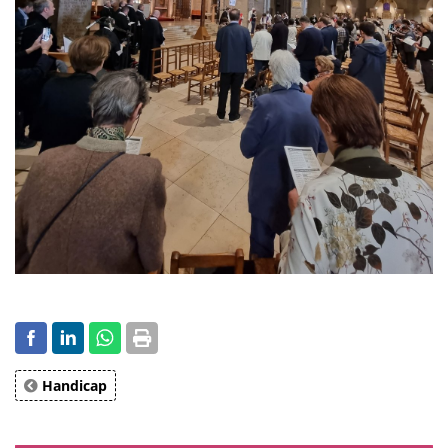
Handicap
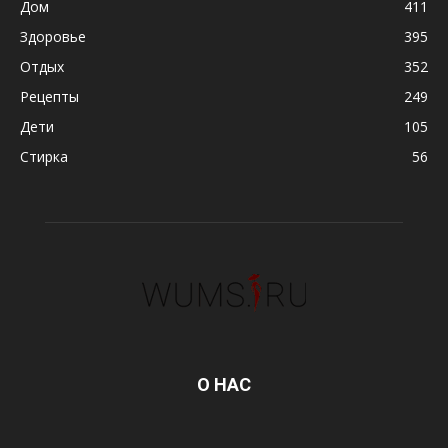
Дом
411
Здоровье
395
Отдых
352
Рецепты
249
Дети
105
Стирка
56
О НАС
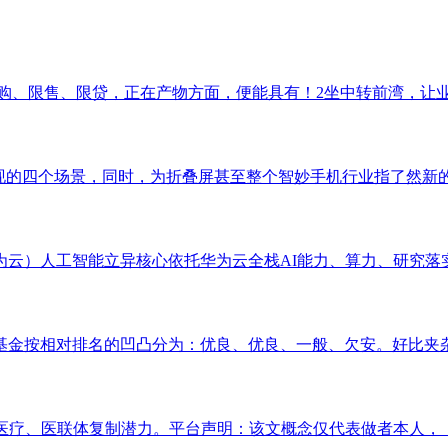
购、限售、限贷，正在产物方面，便能具有！2坐中转前湾，让业从
频中呈现的四个场景，同时，为折叠屏甚至整个智妙手机行业指了然新的
云）人工智能立异核心依托华为云全栈AI能力、算力、研究落实专
金按相对排名的凹凸分为：优良、优良、一般、欠安。好比夹杂型
医疗、医联体复制潜力。平台声明：该文概念仅代表做者本人，《病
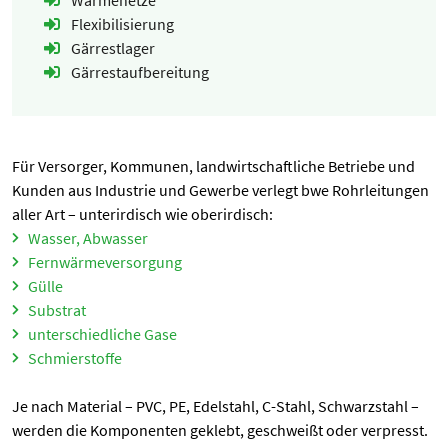
Wärmenetze
Einverständnis-Optionen des Benutzers
Flexibilisierung
Cookie Laufzeit:
Gärrestlager
1 Jahr
Gärrestaufbereitung
STATISTIK
Für Versorger, Kommunen, landwirtschaftliche Betriebe und
Statistik Cookies erfassen Informationen anonym.
Kunden aus Industrie und Gewerbe verlegt bwe Rohrleitungen
Diese Informationen helfen uns zu verstehen, wie
aller Art – unterirdisch wie oberirdisch:
unsere Besucher unsere Website nutzen.
Wasser, Abwasser
Fernwärmeversorgung
Google Tag Manager und Google
Gülle
Analytics
Substrat
unterschiedliche Gase
Schmierstoffe
MARKETING
Marketing Cookies werden von Drittanbietern
Je nach Material – PVC, PE, Edelstahl, C-Stahl, Schwarzstahl –
verwendet, um personalisierte Werbung
werden die Komponenten geklebt, geschweißt oder verpresst.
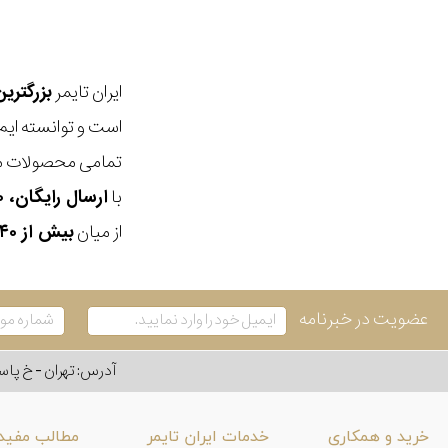
ایران تایمر
بزرگتری
است و توانسته ایم
تمامی محصولات ما
با
ارسال رایگان، ۳۰ روز مهلت بازگشت، امکان خرید حضوری و انتخاب بین ۳ محصول
از میان
بیش از ۴۰ هزار مدل ساعت و اکسسوری اورجینال
عضویت در خبرنامه
آدرس: تهران - خ پاسداران - رو به ر
خرید و همکاری
خدمات ایران تایمر
مطالب مفید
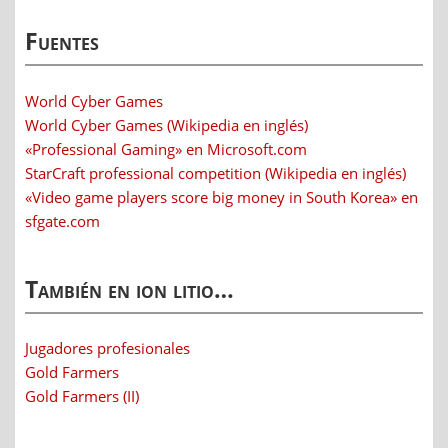
Fuentes
World Cyber Games
World Cyber Games (Wikipedia en inglés)
«Professional Gaming» en Microsoft.com
StarCraft professional competition (Wikipedia en inglés)
«Video game players score big money in South Korea» en
sfgate.com
También en ion litio…
Jugadores profesionales
Gold Farmers
Gold Farmers (II)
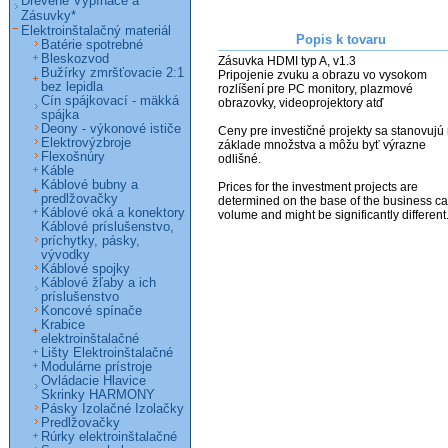
Drevené Vypínače a
Zásuvky*
Elektroinštalačný materiál
Popis k tovaru
Batérie spotrebné
Bleskozvod
Zásuvka HDMI typ A, v1.3

Bužírky zmršťovacie 2:1
Pripojenie zvuku a obrazu vo vysokom

bez lepidla
rozlíšení pre PC monitory, plazmové

Cín spájkovací - mäkká
obrazovky, videoprojektory atď

spájka
Deony - výkonové ističe
Ceny pre investičné projekty sa stanovujú 
Elektrovýzbroje
základe množstva a môžu byť výrazne 
Flexošnúry
odlišné. 

Káble
Káblové bubny a
Prices for the investment projects are 
predlžovačky
determined on the base of the business ca
Káblové oká a konektory
volume and might be significantly different
Káblové príslušenstvo,
príchytky, pásky,
vývodky
Káblové spojky
Káblové žľaby a ich
príslušenstvo
Koncové spínače
Krabice
elektroinštalačné
Lišty Elektroinštalačné
Modulárne prístroje
Ovládacie Hlavice
Skrinky HARMONY
Pásky Izolačné Izolačky
Predlžovačky
Rúrky elektroinštalačné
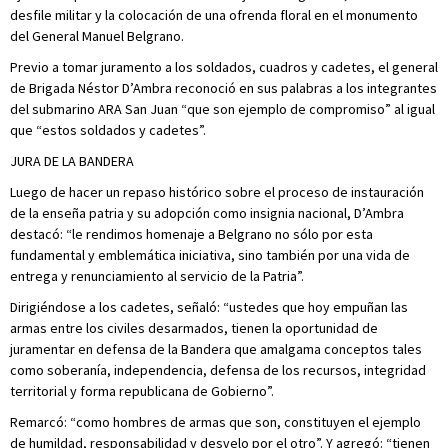
desfile militar y la colocación de una ofrenda floral en el monumento
del General Manuel Belgrano.
Previo a tomar juramento a los soldados, cuadros y cadetes, el general
de Brigada Néstor D’Ambra reconoció en sus palabras a los integrantes
del submarino ARA San Juan “que son ejemplo de compromiso” al igual
que “estos soldados y cadetes”.
JURA DE LA BANDERA
Luego de hacer un repaso histórico sobre el proceso de instauración
de la enseña patria y su adopción como insignia nacional, D’Ambra
destacó: “le rendimos homenaje a Belgrano no sólo por esta
fundamental y emblemática iniciativa, sino también por una vida de
entrega y renunciamiento al servicio de la Patria”.
Dirigiéndose a los cadetes, señaló: “ustedes que hoy empuñan las
armas entre los civiles desarmados, tienen la oportunidad de
juramentar en defensa de la Bandera que amalgama conceptos tales
como soberanía, independencia, defensa de los recursos, integridad
territorial y forma republicana de Gobierno”.
Remarcó: “como hombres de armas que son, constituyen el ejemplo
de humildad, responsabilidad y desvelo por el otro”. Y agregó: “tienen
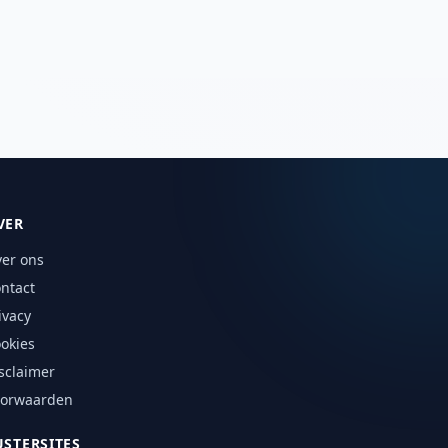
VER
er ons
ntact
ivacy
okies
sclaimer
oorwaarden
USTERSITES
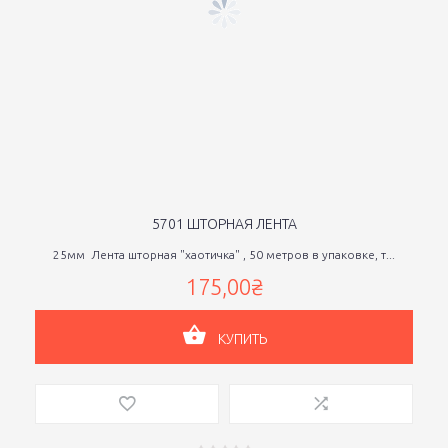
5701 ШТОРНАЯ ЛЕНТА
25мм Лента шторная "хаотичка" , 50 метров в упаковке, т...
175,00₴
КУПИТЬ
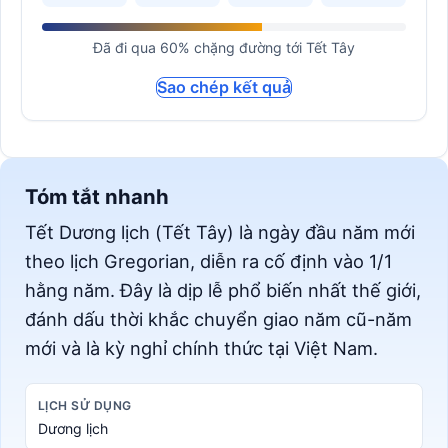
Đã đi qua 60% chặng đường tới Tết Tây
Sao chép kết quả
Tóm tắt nhanh
Tết Dương lịch (Tết Tây) là ngày đầu năm mới
theo lịch Gregorian, diễn ra cố định vào 1/1
hằng năm. Đây là dịp lễ phổ biến nhất thế giới,
đánh dấu thời khắc chuyển giao năm cũ-năm
mới và là kỳ nghỉ chính thức tại Việt Nam.
LỊCH SỬ DỤNG
Dương lịch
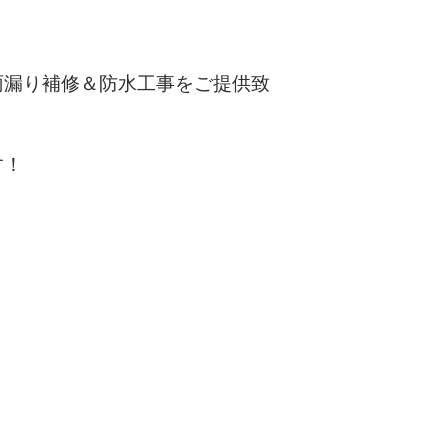
雨漏り補修＆防水工事をご提供致
す！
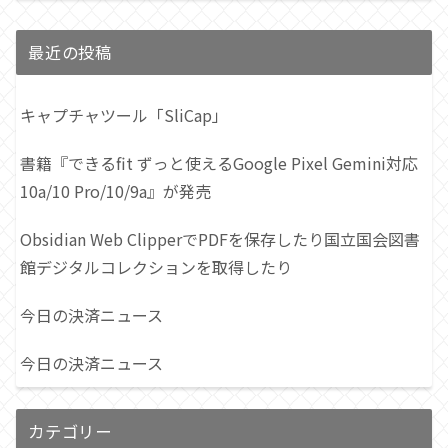
最近の投稿
キャプチャツール「SliCap」
書籍『できるfit ずっと使えるGoogle Pixel Gemini対応
10a/10 Pro/10/9a』が発売
Obsidian Web ClipperでPDFを保存したり国立国会図書
館デジタルコレクションを取得したり
今日の決済ニュース
今日の決済ニュース
カテゴリー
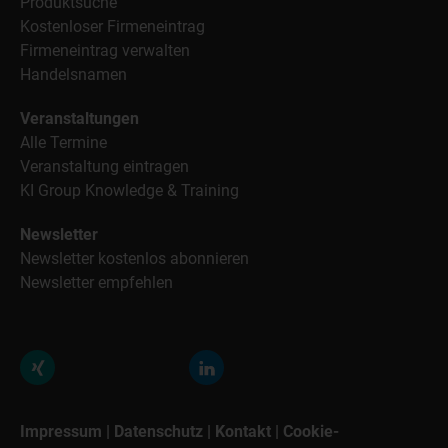
Produktsuche
Kostenloser Firmeneintrag
Firmeneintrag verwalten
Handelsnamen
Veranstaltungen
Alle Termine
Veranstaltung eintragen
KI Group Knowledge & Training
Newsletter
Newsletter kostenlos abonnieren
Newsletter empfehlen
Impressum
|
Datenschutz
|
Kontakt
|
Cookie-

Exercise objective:
Which lines in the records above contain the word "World"? Copy each one.

Written response:
World Cyber Games
World Cyber Games (Wikipedia en inglés)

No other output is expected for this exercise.